It is grey today, and it will be grey tomorrow, and it will continue to be grey forever.

The snow is all long gone, the temperature is above zero, and if it the days weren’t so short, you’d think we’ve left winter behind and moved on to not-winter-not-spring, March-ish or thereabouts.


Sunset at three o’clock in the afternoon.


Took a detour in the morning on my way to the train station, to get rid of some cardboard boxes. Got an unobstructed view of the rather pretty sunrise.

On the one hand, sunrise, nice.

On the other hand, the sun barely being up when I leave for work, not so nice.

Over two months to go before the days are of decent length again. Whose idea was it that humans should live this far north, anyway?


Crisp winter weather, with a decent blanket of snow and occasional clear skies, but only for three or four days. By Sunday evening, there will be warm weather and rain again.


We still have a whole month to go until the solstice but the days already feel so short.

For today’s dose of daylight I walked to the hidden wood. Not because it’s particularly interesting or beautiful at this time of the year; it’s not. What it does have is location. The wood is on a small hill, which gets me above the surrounding houses and into the reach of the sun’s last rays (at two o’clock in the afternoon).


It’s that time of the year where my energy levels dip, almost no matter what I do. I’m trying to get into the habit of going out in the daylight every day, even when it’s all gray and I don’t feel inspired at all.

Today was a sunny day, for a change, so I went for a longer walk after lunch. My half-hour circuit takes me to Starbo park; today I walked onwards to the Nälsta fields. This sculpture in the fields by Lena Lervik is titled “Venus and Nerthus biding their time”. Everybody knows Venus; this sculpture taught me that Nerthus (Nertus, Njärd, Njǫrðr) is a Germanic-Nordic fertility goddess. Here they’re both enjoying the last rays of the autumn sun, before it sinks below the trees in the west.

More happy pictures of glowing autumn trees. They’re almost luminous.

We had a team lunch with the Sortera team today, and walked from the office to the restaurant, with nice views along the way.
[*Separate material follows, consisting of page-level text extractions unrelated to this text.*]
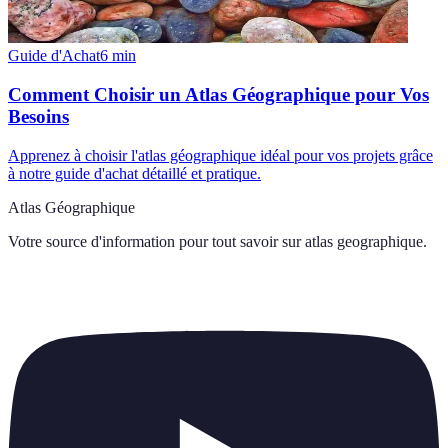
Guide d'Achat
6
min
Comment Choisir un Atlas Géographique pour Vos
Besoins
Apprenez à choisir l'atlas géographique idéal pour vos projets grâce
à notre guide d'achat détaillé et pratique.
Atlas Géographique
Votre source d'information pour tout savoir sur
atlas geographique
.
During dinner, our project manager – very clearly the most “people person” among us – kept the conversation interesting by throwing out questions. One of them was: what major event in your life has affected it the most?

Lives are, of course, full of pivotal events that make it change course. Had I gone to a different university, things would be different. Had I not met Eric, had I taken a different job, had I not quit my finance job for software engineering, had I not moved here and there – all of these changes would have ensured that I end up in a different place.

However, with all of those counterfactuals I can still imagine what life might be like. But there is one event so pivotal that, had things gone differently, I cannot even realistically picture how my life would be, and that is moving to Sweden.

The move was not my decision – I was only fifteen at the time and it was more or less just decided for me. I didn’t fully realize it at the time, because I wasn’t thinking in such terms, but the move was traumatic. As a teenager – a sensitive time in life – all of a sudden leaving behind my father, all my friends, what little extended family we had, everything that was familiar. New town, new country, new language, new school system, new teenage culture, new everything. And that in an era without internet or email or video calls or even normal phone calls back to Estonia (because international phone calls were prohibitively expensive). I remember regularly collapsing on a bed and sleeping for a few hours after getting home from school in the afternoon, because it was mentally so exhausting.

I coped, and I managed, but that one change has surely coloured everything that I have done since. Without it, I imagine would have lived a much steadier life. It took many years for me to feel fully confident and comfortable in Sweden, to stop feeling like an outsider trying to fit in. Plus for years we only had temporary residence permits, to be renewed every year or two, so there was always the threat of potentially being uprooted all over again and having to start over. And there was nobody to lean on. I had friends at school, but they were all new and thus superficial relationships, and I didn’t feel that I had much in common with most of them. I was very alone. I don’t think I can even pick out all the ways that this fundamental lack of security and support has affected my choices later in life.

There’s no control group to compare to. Have the challenges made me stronger in the end? Or would I have grown more if I’d had stable ground to stand upon? Who knows.

The move did of course broaden my horizons. One move led to another, and another – I spent a term in Belgium as an exchange student, seven years working in London, and months New York. I’ve travelled more and experienced more than I would have done if I had remained in Estonia. I doubt that I’d have climbed the Kilimanjaro, or gone diving in the Red Sea, or seen Yo-Yo Ma live in concert.

Trees in their full autumn glory everywhere. Cherries and maples are the awesomest.




Another misty morning, this time seen along the Tranebergsbron bridge.